▸ **Saved entries**:
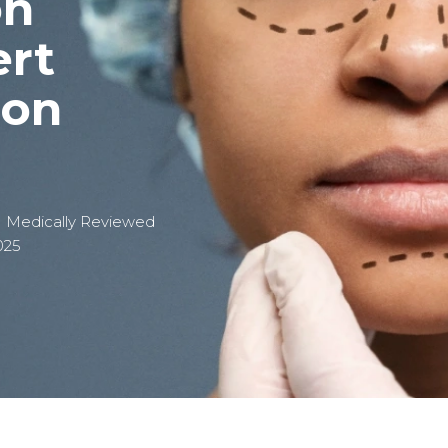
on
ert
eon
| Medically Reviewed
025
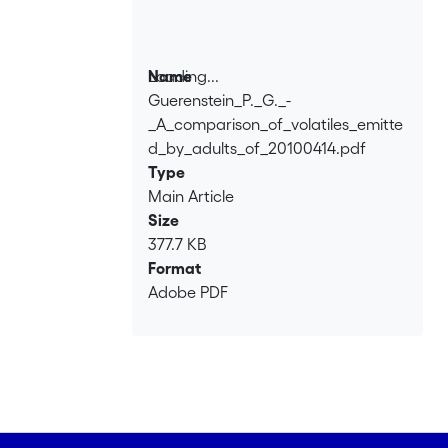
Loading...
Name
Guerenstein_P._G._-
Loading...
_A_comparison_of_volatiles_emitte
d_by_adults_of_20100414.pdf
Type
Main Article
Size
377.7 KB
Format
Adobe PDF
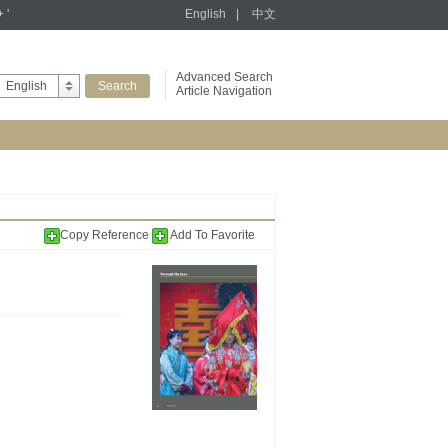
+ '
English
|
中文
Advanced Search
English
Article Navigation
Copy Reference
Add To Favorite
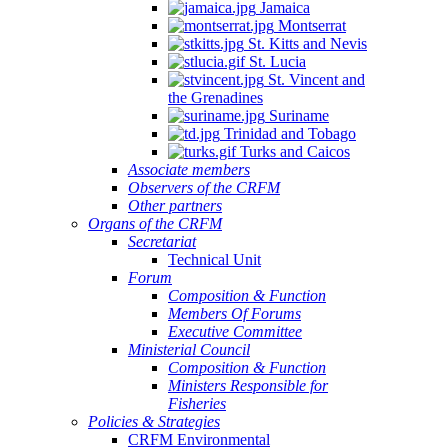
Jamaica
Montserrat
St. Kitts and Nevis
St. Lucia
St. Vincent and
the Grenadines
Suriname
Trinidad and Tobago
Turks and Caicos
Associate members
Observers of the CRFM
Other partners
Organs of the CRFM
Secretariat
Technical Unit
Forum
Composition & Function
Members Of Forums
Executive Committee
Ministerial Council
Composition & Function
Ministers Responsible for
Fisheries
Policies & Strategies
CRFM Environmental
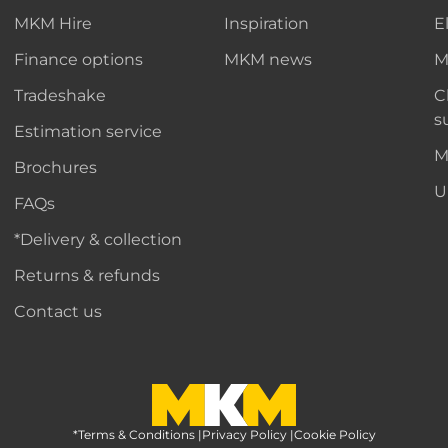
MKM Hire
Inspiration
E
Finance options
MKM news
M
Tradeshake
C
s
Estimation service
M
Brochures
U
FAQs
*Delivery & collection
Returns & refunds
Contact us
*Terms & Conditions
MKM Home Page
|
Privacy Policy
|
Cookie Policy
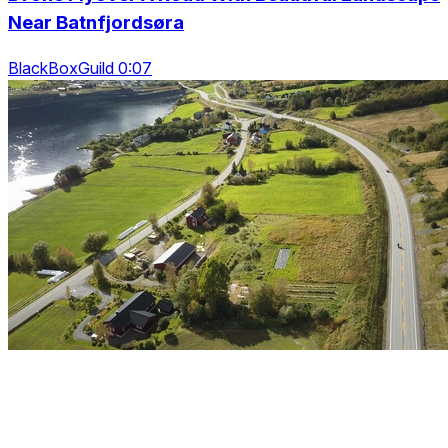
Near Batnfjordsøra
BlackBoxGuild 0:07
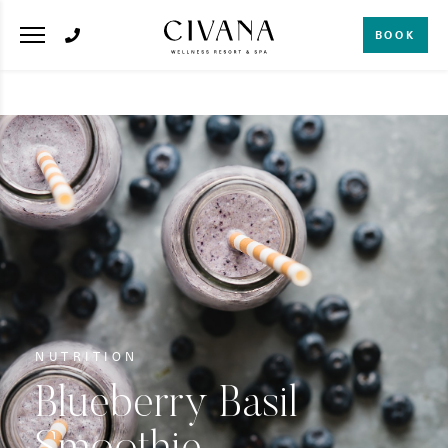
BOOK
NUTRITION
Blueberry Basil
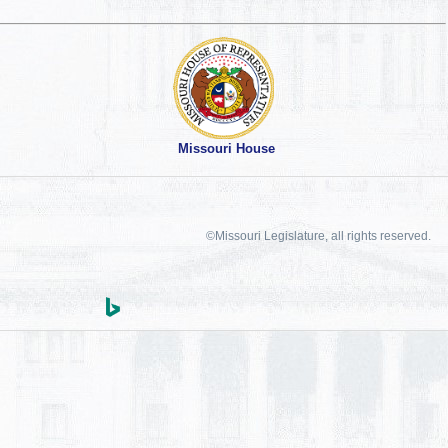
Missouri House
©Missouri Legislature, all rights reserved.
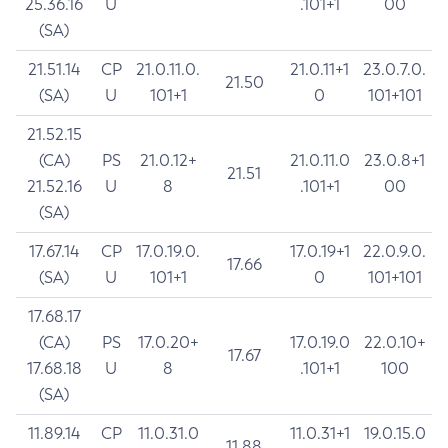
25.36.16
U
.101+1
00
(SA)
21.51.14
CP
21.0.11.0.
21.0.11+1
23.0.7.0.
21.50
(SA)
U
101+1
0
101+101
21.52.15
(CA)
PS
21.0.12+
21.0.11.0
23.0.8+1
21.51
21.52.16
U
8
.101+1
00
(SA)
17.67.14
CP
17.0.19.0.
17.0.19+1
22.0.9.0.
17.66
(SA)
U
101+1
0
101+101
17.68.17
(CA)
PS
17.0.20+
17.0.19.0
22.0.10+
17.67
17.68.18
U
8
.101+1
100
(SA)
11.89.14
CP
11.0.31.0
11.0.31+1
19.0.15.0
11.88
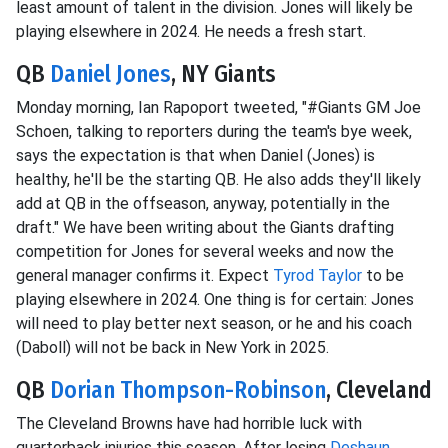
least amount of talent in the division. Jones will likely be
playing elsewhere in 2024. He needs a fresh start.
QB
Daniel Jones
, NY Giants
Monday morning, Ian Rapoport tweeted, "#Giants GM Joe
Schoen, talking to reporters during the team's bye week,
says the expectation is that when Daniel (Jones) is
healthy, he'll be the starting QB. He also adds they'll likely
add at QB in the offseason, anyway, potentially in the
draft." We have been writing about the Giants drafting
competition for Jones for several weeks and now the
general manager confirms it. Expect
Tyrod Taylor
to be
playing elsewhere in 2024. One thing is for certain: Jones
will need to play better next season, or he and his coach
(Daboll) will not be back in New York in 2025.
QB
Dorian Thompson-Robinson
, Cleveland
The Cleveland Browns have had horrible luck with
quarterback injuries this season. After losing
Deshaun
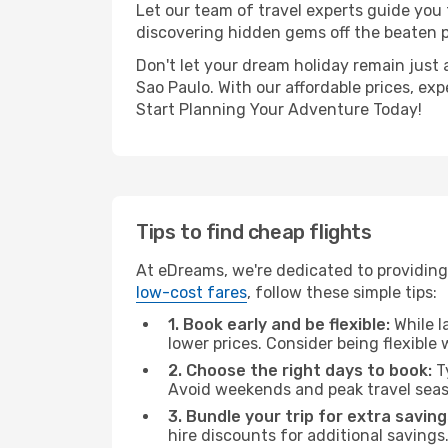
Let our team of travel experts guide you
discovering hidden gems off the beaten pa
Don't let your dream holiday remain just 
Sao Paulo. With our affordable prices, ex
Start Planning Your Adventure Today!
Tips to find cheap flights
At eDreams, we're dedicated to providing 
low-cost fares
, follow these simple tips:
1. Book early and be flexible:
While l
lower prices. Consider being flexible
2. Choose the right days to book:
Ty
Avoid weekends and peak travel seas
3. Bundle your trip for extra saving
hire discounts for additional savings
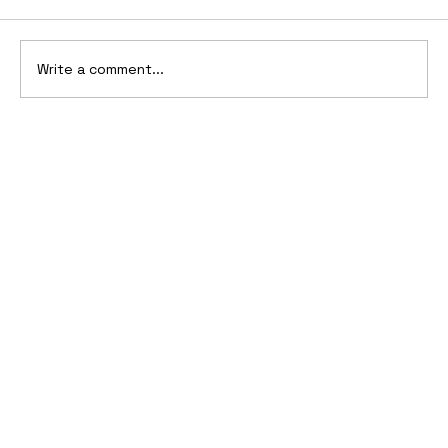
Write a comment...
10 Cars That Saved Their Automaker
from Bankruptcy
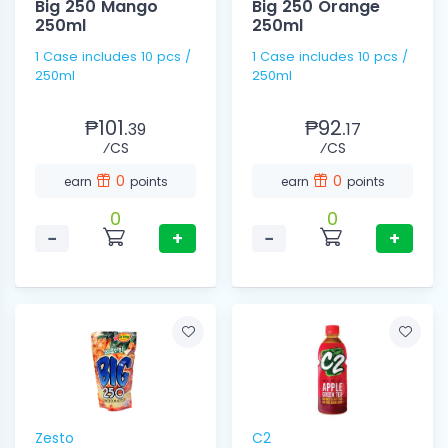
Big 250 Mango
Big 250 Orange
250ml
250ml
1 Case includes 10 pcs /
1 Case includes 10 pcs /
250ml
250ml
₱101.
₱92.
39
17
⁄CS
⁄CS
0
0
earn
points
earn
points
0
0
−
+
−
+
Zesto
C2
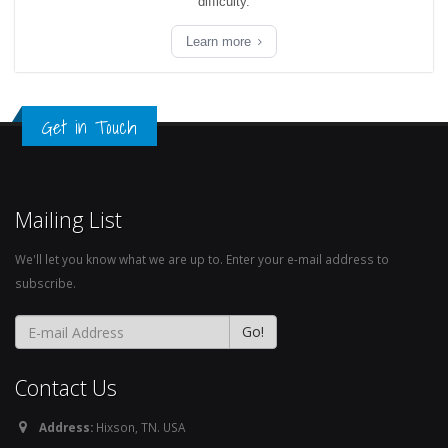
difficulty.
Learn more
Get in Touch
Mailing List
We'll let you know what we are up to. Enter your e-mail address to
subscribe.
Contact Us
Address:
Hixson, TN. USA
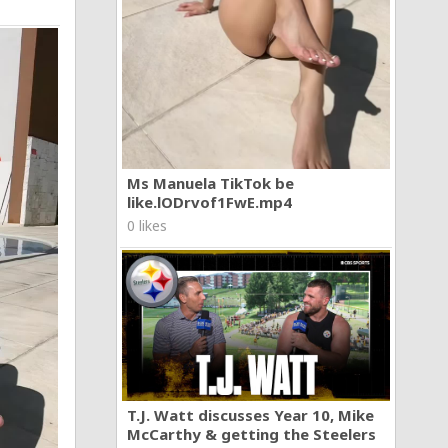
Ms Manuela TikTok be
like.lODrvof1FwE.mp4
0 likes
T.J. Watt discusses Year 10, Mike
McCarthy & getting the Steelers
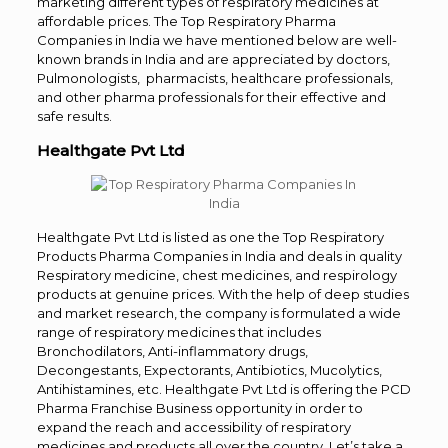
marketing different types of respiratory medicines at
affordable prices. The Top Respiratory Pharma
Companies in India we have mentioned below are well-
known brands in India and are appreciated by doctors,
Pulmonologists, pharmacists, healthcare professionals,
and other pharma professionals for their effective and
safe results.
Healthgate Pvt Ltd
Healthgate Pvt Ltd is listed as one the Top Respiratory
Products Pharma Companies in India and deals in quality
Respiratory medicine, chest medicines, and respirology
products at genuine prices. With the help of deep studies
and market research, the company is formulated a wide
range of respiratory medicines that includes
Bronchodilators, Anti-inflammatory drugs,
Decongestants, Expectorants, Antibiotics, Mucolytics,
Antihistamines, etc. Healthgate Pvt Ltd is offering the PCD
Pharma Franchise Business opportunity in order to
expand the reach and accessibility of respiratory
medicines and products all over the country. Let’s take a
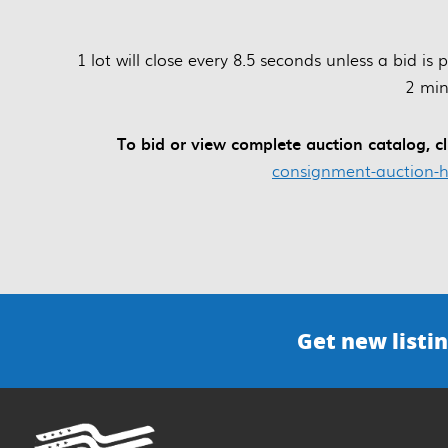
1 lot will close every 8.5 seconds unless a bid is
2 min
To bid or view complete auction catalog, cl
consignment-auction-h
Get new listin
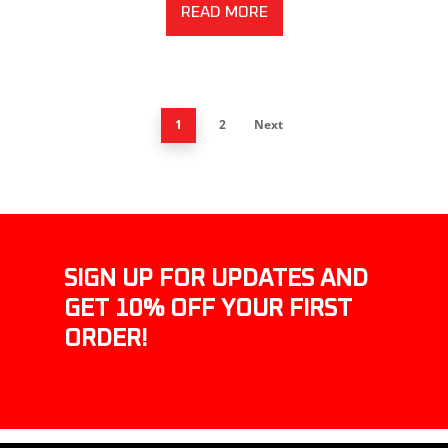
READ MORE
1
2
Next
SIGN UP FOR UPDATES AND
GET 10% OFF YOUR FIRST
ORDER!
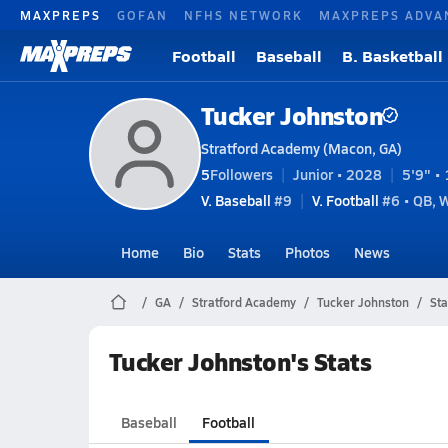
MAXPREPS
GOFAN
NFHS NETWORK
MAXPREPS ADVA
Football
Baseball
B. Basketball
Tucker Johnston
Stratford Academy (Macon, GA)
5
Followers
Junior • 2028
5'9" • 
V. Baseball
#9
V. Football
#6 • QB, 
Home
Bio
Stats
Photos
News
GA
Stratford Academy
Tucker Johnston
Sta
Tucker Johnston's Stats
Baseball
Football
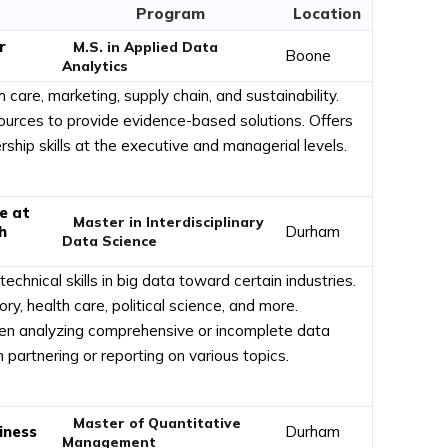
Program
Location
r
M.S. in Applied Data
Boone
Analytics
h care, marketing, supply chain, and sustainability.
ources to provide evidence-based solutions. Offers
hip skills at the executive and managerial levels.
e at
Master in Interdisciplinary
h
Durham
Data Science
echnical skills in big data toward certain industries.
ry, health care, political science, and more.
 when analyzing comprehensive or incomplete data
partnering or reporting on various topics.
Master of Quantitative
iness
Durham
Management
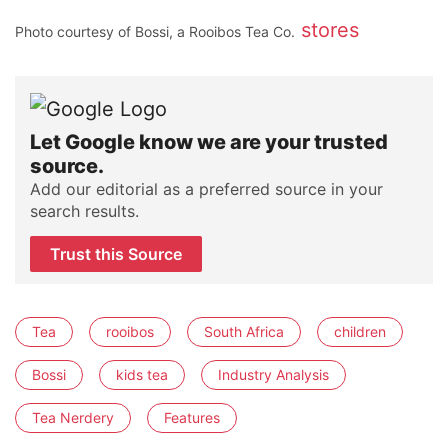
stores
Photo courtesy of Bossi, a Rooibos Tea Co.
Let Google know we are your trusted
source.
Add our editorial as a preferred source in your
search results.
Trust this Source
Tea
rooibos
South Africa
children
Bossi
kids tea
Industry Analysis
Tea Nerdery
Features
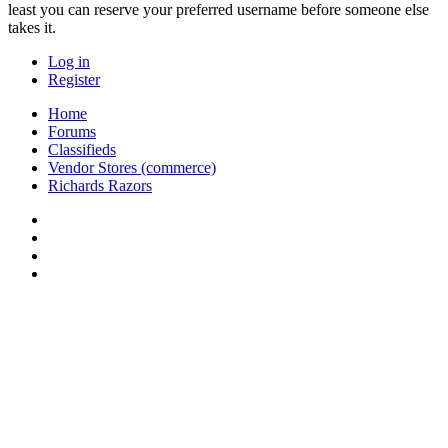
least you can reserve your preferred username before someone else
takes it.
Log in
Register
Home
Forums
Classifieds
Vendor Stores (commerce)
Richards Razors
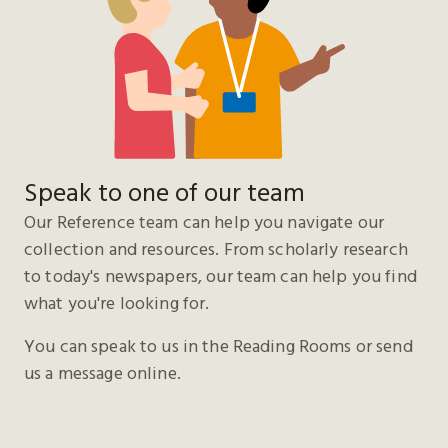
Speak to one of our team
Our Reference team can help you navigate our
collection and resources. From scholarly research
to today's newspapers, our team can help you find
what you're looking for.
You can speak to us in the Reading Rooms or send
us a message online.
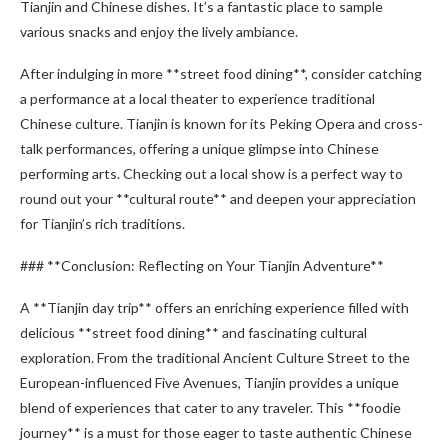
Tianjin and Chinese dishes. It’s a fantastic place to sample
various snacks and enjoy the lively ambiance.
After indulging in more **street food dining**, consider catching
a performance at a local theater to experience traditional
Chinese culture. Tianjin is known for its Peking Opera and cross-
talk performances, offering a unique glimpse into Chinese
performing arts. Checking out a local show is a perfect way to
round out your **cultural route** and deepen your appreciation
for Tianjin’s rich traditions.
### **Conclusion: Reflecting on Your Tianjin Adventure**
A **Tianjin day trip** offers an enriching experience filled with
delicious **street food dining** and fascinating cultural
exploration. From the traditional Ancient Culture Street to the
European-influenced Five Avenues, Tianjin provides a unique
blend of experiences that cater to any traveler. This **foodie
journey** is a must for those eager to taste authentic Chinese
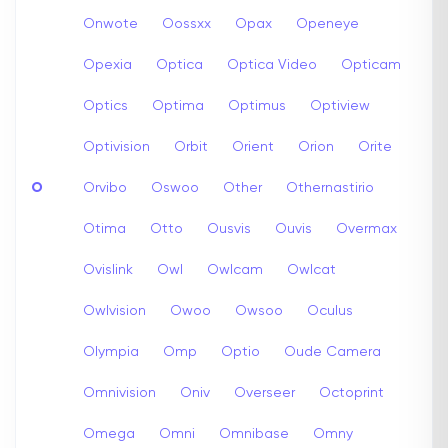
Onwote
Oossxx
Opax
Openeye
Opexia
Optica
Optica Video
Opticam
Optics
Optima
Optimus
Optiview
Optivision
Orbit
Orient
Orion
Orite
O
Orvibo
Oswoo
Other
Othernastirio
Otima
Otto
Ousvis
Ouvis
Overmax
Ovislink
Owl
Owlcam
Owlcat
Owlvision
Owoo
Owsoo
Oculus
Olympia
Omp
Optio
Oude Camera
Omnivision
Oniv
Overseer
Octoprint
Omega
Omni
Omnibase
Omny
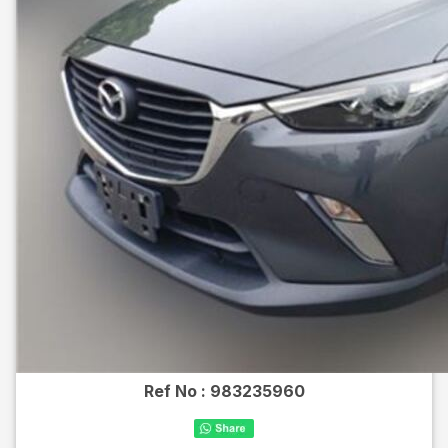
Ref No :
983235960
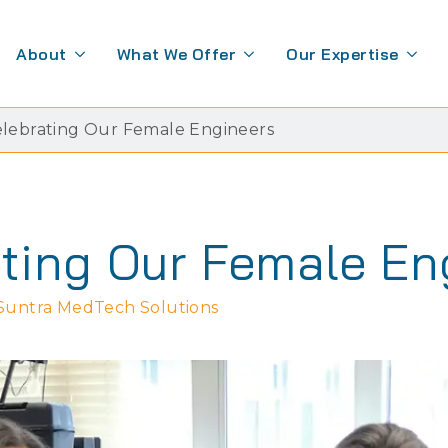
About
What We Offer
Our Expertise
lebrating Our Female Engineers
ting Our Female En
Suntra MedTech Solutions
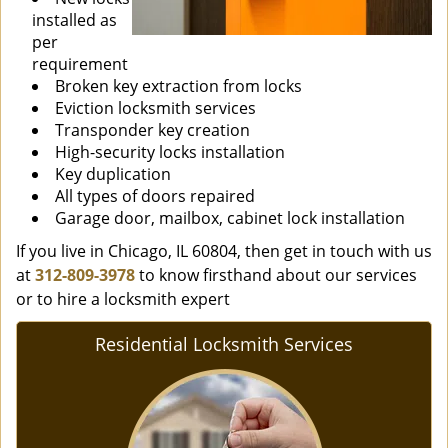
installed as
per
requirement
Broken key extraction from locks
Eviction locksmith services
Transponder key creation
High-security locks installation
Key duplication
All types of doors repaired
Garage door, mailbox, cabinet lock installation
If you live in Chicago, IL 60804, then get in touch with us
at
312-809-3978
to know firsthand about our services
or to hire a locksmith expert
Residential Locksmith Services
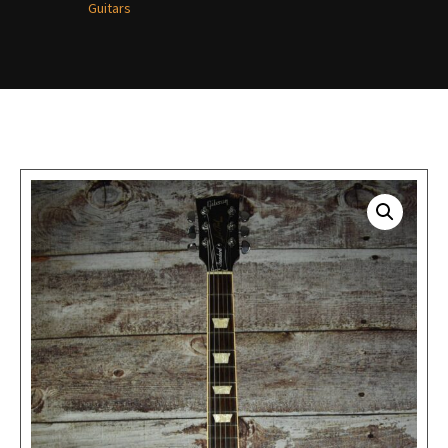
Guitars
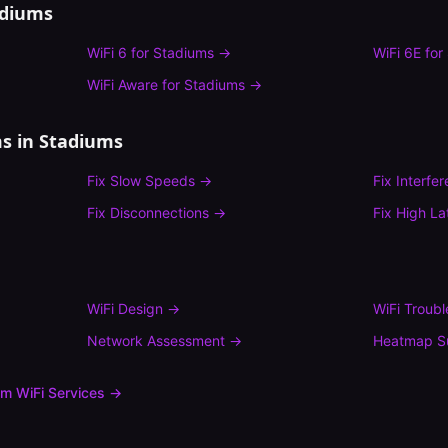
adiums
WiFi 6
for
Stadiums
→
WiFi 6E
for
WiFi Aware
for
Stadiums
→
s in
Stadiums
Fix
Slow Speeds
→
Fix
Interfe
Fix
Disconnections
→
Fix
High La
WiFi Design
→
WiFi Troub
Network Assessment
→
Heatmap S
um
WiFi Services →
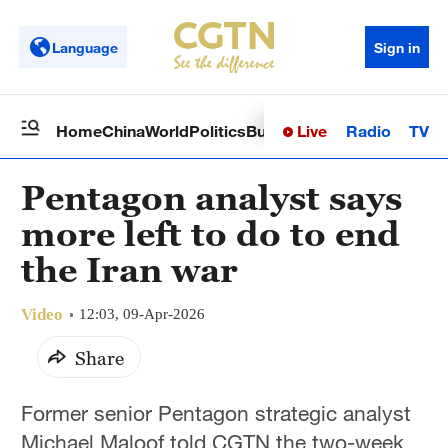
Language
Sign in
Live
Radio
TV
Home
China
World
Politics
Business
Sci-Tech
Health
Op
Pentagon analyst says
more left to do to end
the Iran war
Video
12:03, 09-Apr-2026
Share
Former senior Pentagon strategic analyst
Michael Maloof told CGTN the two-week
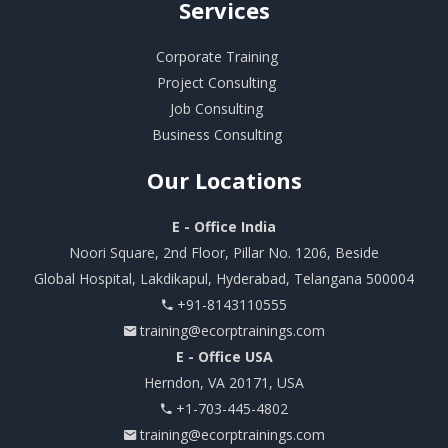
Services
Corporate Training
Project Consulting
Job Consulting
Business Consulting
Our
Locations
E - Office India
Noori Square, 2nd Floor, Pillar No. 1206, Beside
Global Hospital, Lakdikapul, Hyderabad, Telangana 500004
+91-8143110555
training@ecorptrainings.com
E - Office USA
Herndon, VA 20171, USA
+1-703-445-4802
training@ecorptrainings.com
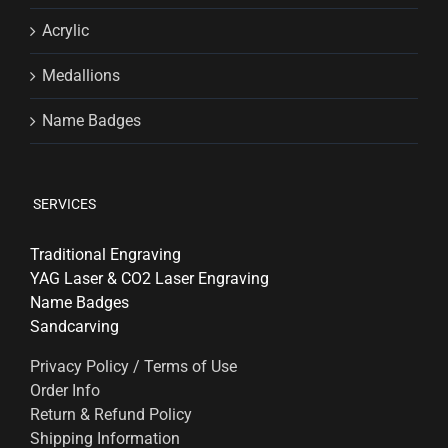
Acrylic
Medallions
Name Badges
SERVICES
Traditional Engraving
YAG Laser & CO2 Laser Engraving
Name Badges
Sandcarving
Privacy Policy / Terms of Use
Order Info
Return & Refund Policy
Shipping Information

▸ **AIM OF THE TASK**: Considering only lines that contain the word "Companies", say how many there are in the data, with no other text.

▸ **EXERCISE RESPONSE**: 2